The most correlated feature with the average IMDB score is the World gross, which should be expected. It is interesting to note that Kills, Film Length and Budget are growing in the newer movies.

fig_corr <- JamesBond %>% select(-US_Gross, -World_Gross, -US_Adj, -Budget, -Avg_User_Rtn_Tom, -Movie, -Bond) %>%
  relocate(Avg_User_IMDB, .after = last_col()) %>%
  cor() %>% 
  ggcorrplot(method = 'square', type = 'upper', outline.color = 'white', lab_size = 8,
             title= "Feature Correlations",
             legend.title = "Corelation",
             tl.cex = 18,
             lab=TRUE) +
  theme( text = element_text(size = 22))

fig_corr

3. Regression: The world is not enough

It is time to train our regressor. We will use random forest with cross-validation. Next, we will create a DALEX explainer to examine the Feature Importance.

data(JamesBond)
df <- JamesBond %>% select(-Movie, -US_Gross, -World_Gross, -US_Adj, -Budget, -Avg_User_Rtn_Tom) %>%
  relocate(Avg_User_IMDB, .after = last_col())

train_control <- trainControl(method = "cv", number = 8, savePredictions = "all")

model_rf <- train(Avg_User_IMDB~. , data = df, method = "rf", ntree = 100, trControl = train_control)

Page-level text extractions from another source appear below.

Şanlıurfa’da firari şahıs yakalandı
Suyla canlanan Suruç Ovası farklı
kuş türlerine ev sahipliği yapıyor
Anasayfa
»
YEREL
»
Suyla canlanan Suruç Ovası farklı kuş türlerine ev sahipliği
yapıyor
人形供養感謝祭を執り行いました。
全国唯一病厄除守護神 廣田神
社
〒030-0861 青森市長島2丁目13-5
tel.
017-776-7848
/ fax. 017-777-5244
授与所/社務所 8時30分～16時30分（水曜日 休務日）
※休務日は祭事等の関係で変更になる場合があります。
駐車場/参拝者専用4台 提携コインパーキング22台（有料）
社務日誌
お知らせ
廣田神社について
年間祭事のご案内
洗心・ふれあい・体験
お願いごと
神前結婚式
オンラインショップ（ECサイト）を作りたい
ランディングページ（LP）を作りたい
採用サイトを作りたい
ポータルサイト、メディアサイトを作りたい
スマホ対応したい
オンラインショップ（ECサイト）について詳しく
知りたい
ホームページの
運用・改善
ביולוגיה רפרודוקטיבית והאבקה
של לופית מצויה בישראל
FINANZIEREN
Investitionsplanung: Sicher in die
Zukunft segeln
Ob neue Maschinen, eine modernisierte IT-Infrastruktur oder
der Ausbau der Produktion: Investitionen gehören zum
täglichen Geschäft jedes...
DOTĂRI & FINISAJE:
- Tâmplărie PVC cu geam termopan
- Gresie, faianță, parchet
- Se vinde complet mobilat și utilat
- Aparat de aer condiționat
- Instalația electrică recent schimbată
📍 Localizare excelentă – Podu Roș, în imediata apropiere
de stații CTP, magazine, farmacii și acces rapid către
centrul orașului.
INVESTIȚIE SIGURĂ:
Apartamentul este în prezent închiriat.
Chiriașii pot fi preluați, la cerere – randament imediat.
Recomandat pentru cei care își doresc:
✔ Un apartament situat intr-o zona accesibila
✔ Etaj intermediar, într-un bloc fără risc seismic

explainer_rf <- DALEX::explain(model = model_rf,
                              label = "rf",
                              verbose = FALSE,
                              y = df$Avg_User_IMDB
                              )

print(model_performance(explainer_rf))
## Measures for:  regression
## mse        : 0.05157403 
## rmse       : 0.2270992 
## r2         : 0.7990078 
## mad        : 0.1360167
## 
## Residuals:
##          0%         10%         20%         30%         40%         50% 
## -0.38593333 -0.30377500 -0.19552000 -0.12311000 -0.07096667 -0.03891667 
##         60%         70%         80%         90%        100% 
## -0.01014000  0.07145333  0.13466333  0.31706333  0.49035000
plot(model_parts(explainer_rf, loss_function = loss_root_mean_square)) + theme(text = element_text(size = 20))

4. Break down: No time to die

I found the necessary statistics from No time to die (2021). As some were hard to find, I assumed the values of Martinis and BJBs. The gross and budget were adjusted to 2013 for consistency:

no_time_to_die <- data.frame(2021, "Daniel Craig", 608510000, 214930000, 163, 0, 1, 1, 66, 109, 1, 0)
colnames(no_time_to_die) <- colnames(df)
df <- rbind(df, no_time_to_die)

kable(no_time_to_die)
Year Bond World_Adj Budget_Adj Film_Length Conquests Martinis BJB Kills_Bond Kills_Others Top_100 Avg_User_IMDB
2021 Daniel Craig 608510000 214930000 163 0 1 1 66 109 1 0
predict(explainer_rf, tail(df, n=1))
##       25 
## 7.347983
pb = predict_parts(explainer = explainer_rf, tail(df, n=1), type= "break_down")
plot(pb)

Let’s examine the contribution of each feature of our example, the 25th 007 movie. What influances the final score the most is the world gross (+), year (+), length (+) and budget (-). My favorite features, introductions and Martinis, are unfortunately not as significant, but they are an advantage (who would have thought!).

We are very close to the true average IMDB rating! (https://www.imdb.com/title/tt2382320/, August 2022).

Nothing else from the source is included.